Les quatre communautés étudiées dans cet ouvrage sont des villes accusées de rébellion et jugées en tant que telles. Elles adoptent une ligne défensive qui excuse la rébellion. Elles accomplissent cette action non seulement à travers des juristes qui ex-post l’événement, l’accusation, mais aussi pendant le temps du soulèvement, cherchent une justification à travers des pratiques collectives, entendues comme des pratiques capables de trouver une raison valable d’agir à l’intérieur d’une communis opinio. L’ouvrage, en revanche, laisse de côté l’histoire sociale et politique. Dans chacun des cas étudiés, les multitudes qui se soulèvent contre des décisions jugées injustes du pouvoir, sont accusées de rébellion et donc de crime de lèse-majesté.

Le livre de M. Sbriccoli Crimen laesae maiestatis. Il problema del reato politico alle soglie della scienza penalistica moderna publié en 1974 est à la base de cette réflexion, à la fois pour le point de vue juridique, le point de vue historiographique et la construction de la pensée de la révolte de la part du souverain.
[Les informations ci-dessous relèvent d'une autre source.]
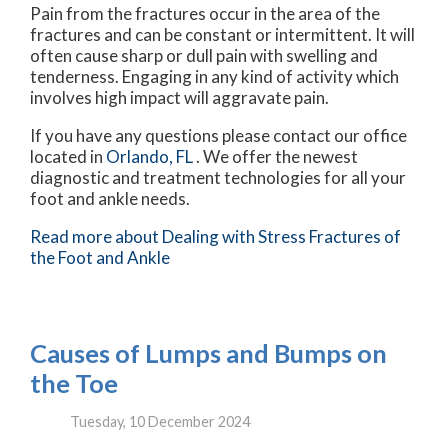
Pain from the fractures occur in the area of the
fractures and can be constant or intermittent. It will
often cause sharp or dull pain with swelling and
tenderness. Engaging in any kind of activity which
involves high impact will aggravate pain.
If you have any questions please contact
our office
located in
Orlando, FL
. We offer the newest
diagnostic and treatment technologies for all your
foot and ankle needs.
Read more about Dealing with Stress Fractures of
the Foot and Ankle
Causes of Lumps and Bumps on
the Toe
Tuesday, 10 December 2024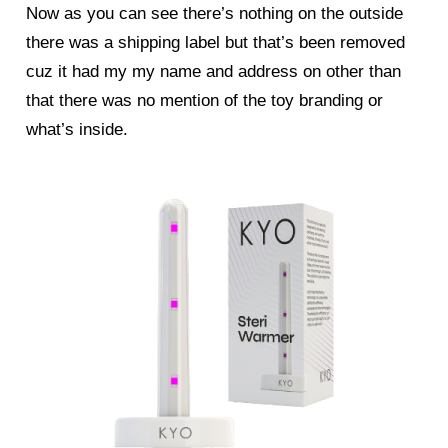
Now as you can see there’s nothing on the outside
there was a shipping label but that’s been removed
cuz it had my my name and address on other than
that there was no mention of the toy branding or
what’s inside.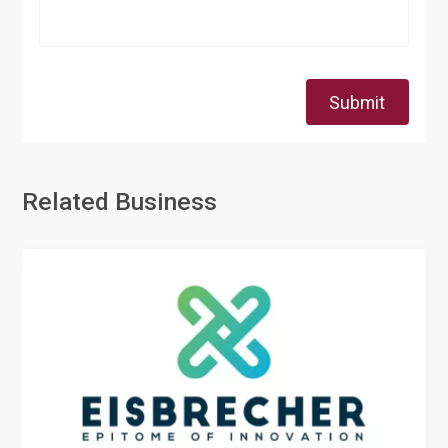
Submit
Related Business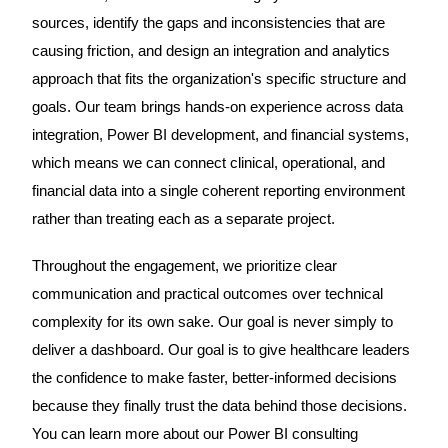
sources, identify the gaps and inconsistencies that are
causing friction, and design an integration and analytics
approach that fits the organization's specific structure and
goals. Our team brings hands-on experience across data
integration, Power BI development, and financial systems,
which means we can connect clinical, operational, and
financial data into a single coherent reporting environment
rather than treating each as a separate project.
Throughout the engagement, we prioritize clear
communication and practical outcomes over technical
complexity for its own sake. Our goal is never simply to
deliver a dashboard. Our goal is to give healthcare leaders
the confidence to make faster, better-informed decisions
because they finally trust the data behind those decisions.
You can learn more about our Power BI consulting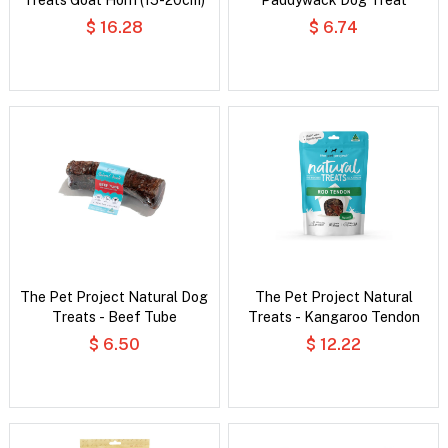
$ 16.28
$ 6.74
The Pet Project Natural Dog
The Pet Project Natural
Treats - Beef Tube
Treats - Kangaroo Tendon
$ 6.50
$ 12.22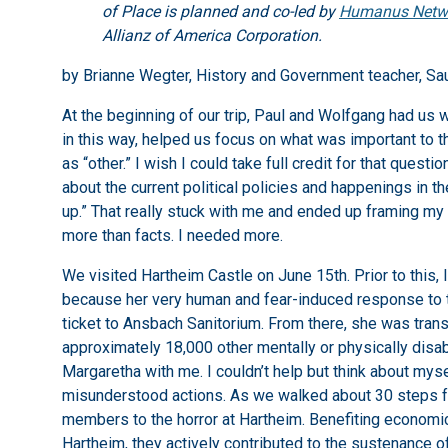
of Place is planned and co-led by
Humanus Netw
Allianz of America Corporation.
by Brianne Wegter, History and Government teacher, Sa
At the beginning of our trip, Paul and Wolfgang had us w
in this way, helped us focus on what was important to 
as “other.” I wish I could take full credit for that ques
about the current political policies and happenings in t
up.” That really stuck with me and ended up framing my 
more than facts. I needed more.
We visited Hartheim Castle on June 15th. Prior to this,
because her very human and fear-induced response to t
ticket to Ansbach Sanitorium. From there, she was tran
approximately 18,000 other mentally or physically disa
Margaretha with me. I couldn’t help but think about mys
misunderstood actions. As we walked about 30 steps fro
members to the horror at Hartheim. Benefiting economi
Hartheim, they actively contributed to the sustenance 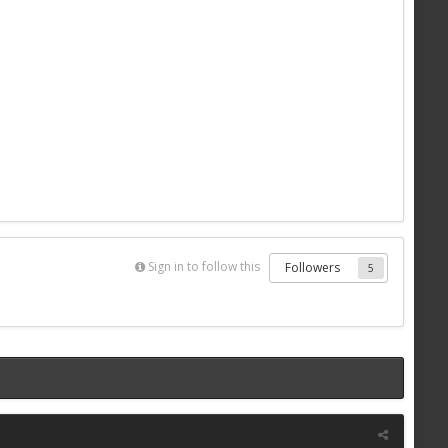
Sign in to follow this
Followers
5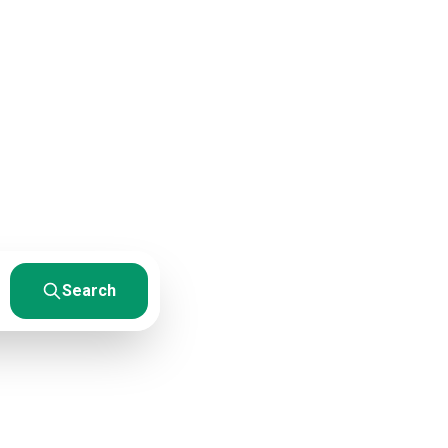
sources
esults. From
Search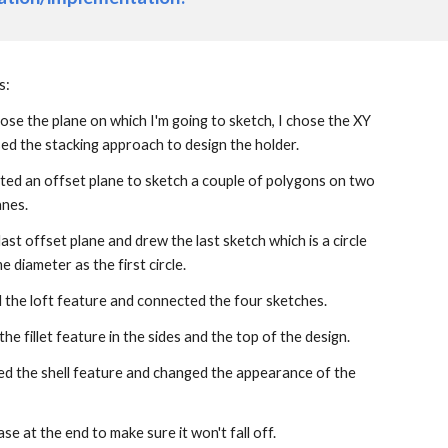
s:
chose the plane on which I'm going to sketch, I chose the XY 
ed the stacking approach to design the holder.
ted an offset plane to sketch a couple of polygons on two 
anes.
last offset plane and drew the last sketch which is a circle 
e diameter as the first circle.
d the loft feature and connected the four sketches.
 the fillet feature in the sides and the top of the design.
used the shell feature and changed the appearance of the 
ase at the end to make sure it won't fall off.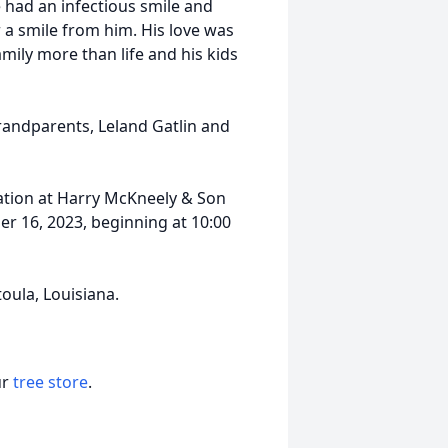
 had an infectious smile and
r a smile from him. His love was
mily more than life and his kids
randparents, Leland Gatlin and
itation at Harry McKneely & Son
 16, 2023, beginning at 10:00
oula, Louisiana.
ur
tree store
.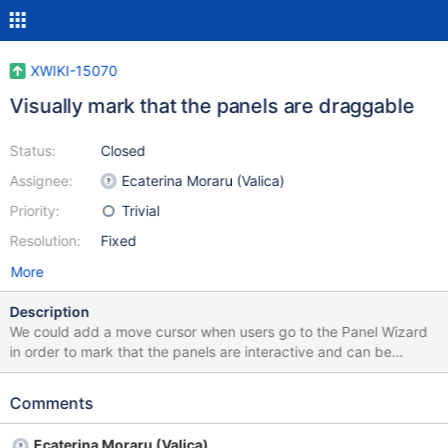
XWIKI-15070
Visually mark that the panels are draggable
Status:
Closed
Assignee:
Ecaterina Moraru (Valica)
Priority:
Trivial
Resolution:
Fixed
More
Description
We could add a move cursor when users go to the Panel Wizard
in order to mark that the panels are interactive and can be
dragged.
Comments
Ecaterina Moraru (Valica)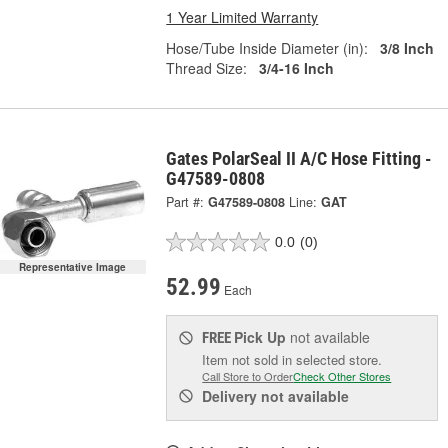
1 Year Limited Warranty
Hose/Tube Inside Diameter (in):
3/8 Inch
Thread Size:
3/4-16 Inch
Gates PolarSeal II A/C Hose Fitting -
G47589-0808
Part #:
G47589-0808
Line:
GAT
0.0
(0)
Representative Image
52.99
Each
Pick Up
not available
FREE
Item not sold in selected store.
Call Store to Order
Check Other Stores
Delivery
not available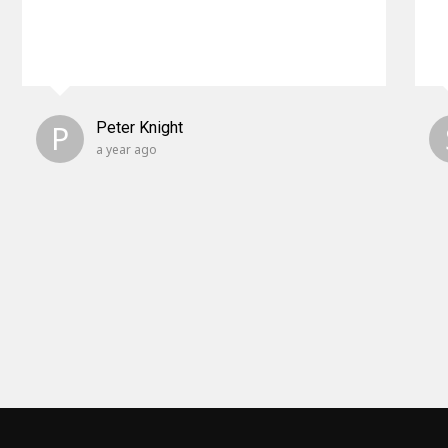
P
Peter Knight
a year ago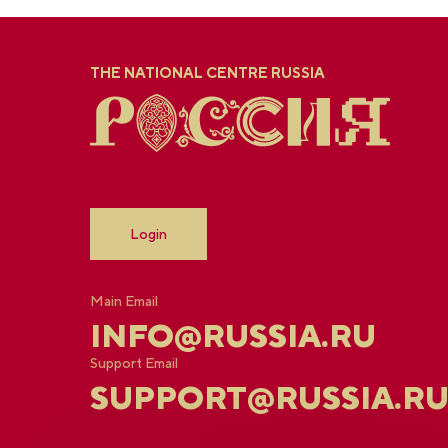
THE NATIONAL CENTRE RUSSIA
Login
Main Email
INFO@RUSSIA.RU
Support Email
SUPPORT@RUSSIA.R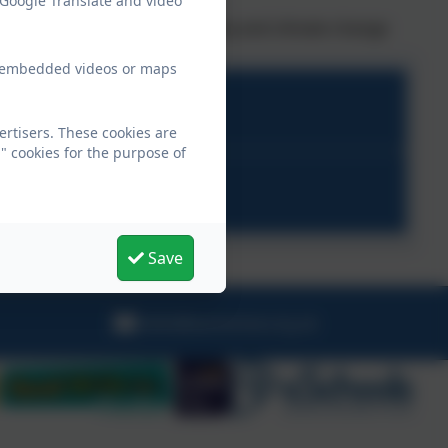
 Google Translate and video
sm in their local communities
ider community in sustainability and climate change
ew embedded videos or maps
rtisers. These cookies are
" cookies for the purpose of
ion Plan.pdf
Save
hello@warbstow.org.uk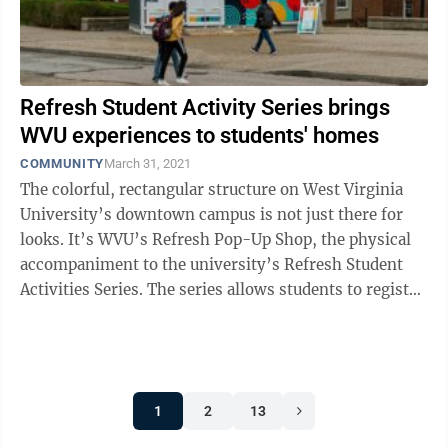
Refresh Student Activity Series brings
WVU experiences to students' homes
COMMUNITY
March 31, 2021
The colorful, rectangular structure on West Virginia
University’s downtown campus is not just there for
looks. It’s WVU’s Refresh Pop-Up Shop, the physical
accompaniment to the university’s Refresh Student
Activities Series. The series allows students to register
for classes and ...
1
2
13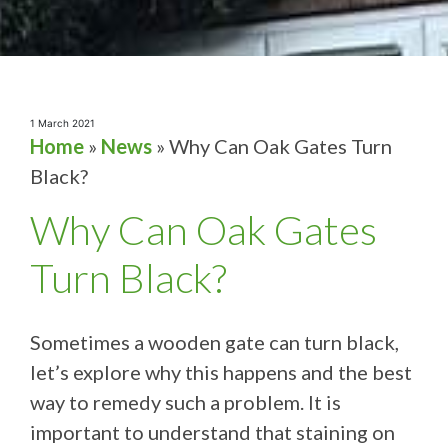
1 March 2021
Home
»
News
»
Why Can Oak Gates Turn
Black?
Why Can Oak Gates
Turn Black?
Sometimes a wooden gate can turn black,
let’s explore why this happens and the best
way to remedy such a problem. It is
important to understand that staining on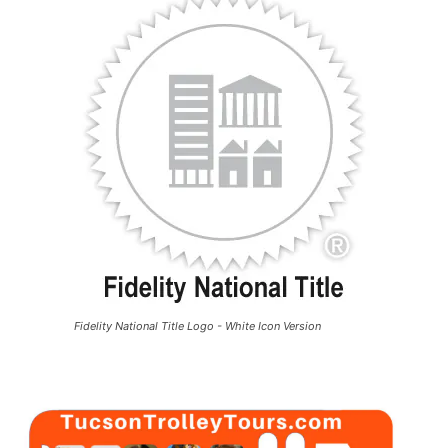
Fidelity National Title Logo - White Icon Version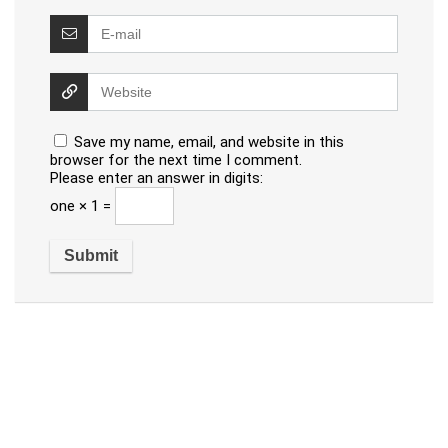
Save my name, email, and website in this
browser for the next time I comment.
Please enter an answer in digits:
one × 1 =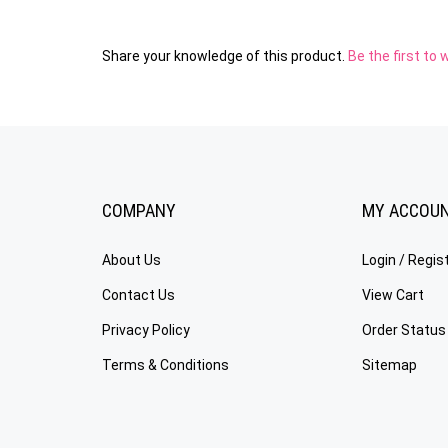
Share your knowledge of this product.
Be the first to 
COMPANY
MY ACCOU
About Us
Login
/
Regis
Contact Us
View Cart
Privacy Policy
Order Status
Terms & Conditions
Sitemap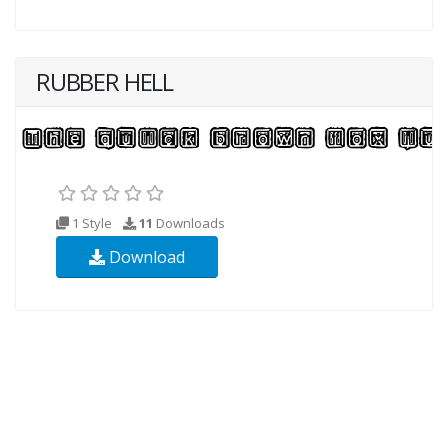
RUBBER HELL
1 Style
11
Downloads
Download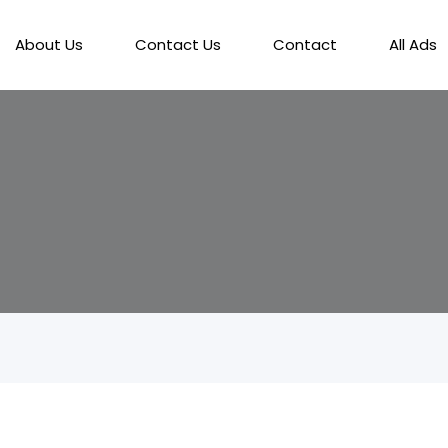
About Us
Contact Us
Contact
All Ads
Les insurgés refusaient l’accusation de rebelle et affirmaient leur droit à la résistance contre l’injustice. L’accusation de désobéissance et de rébellion est donc l’occasion pour les communautés insurgées de justifier leur action par les arguments de l’auto-défense, de la résistance licite/juste. Angela de Benedictis trouve cette justification à la fois dans les témoignages des inculpés, dans les relations de témoins anonymes et dans les textes juridiques, plus que politiques, écrits lors des soulèvements. Elle souligne que face à l’accusation qui voit dans le soulèvement de la multitude contre un prince un acte de rébellion et de lèse-majesté, il existe une autre ligne d’interprétation juridique qui remonte au moins au XIIIe siècle, comme le montre le fait que les sujets ont le droit de résister aux officiers du fisc, lorsqu’ils commettent des abus. Cette définition est portée en avant par le juge Rolando da Lucca dans sa Summa Trium Librorum, commentaire sur les trois derniers livres du code de Justinien.[3] Cette idée, bien que minoritaire, se poursuit jusqu’à l’âge baroque.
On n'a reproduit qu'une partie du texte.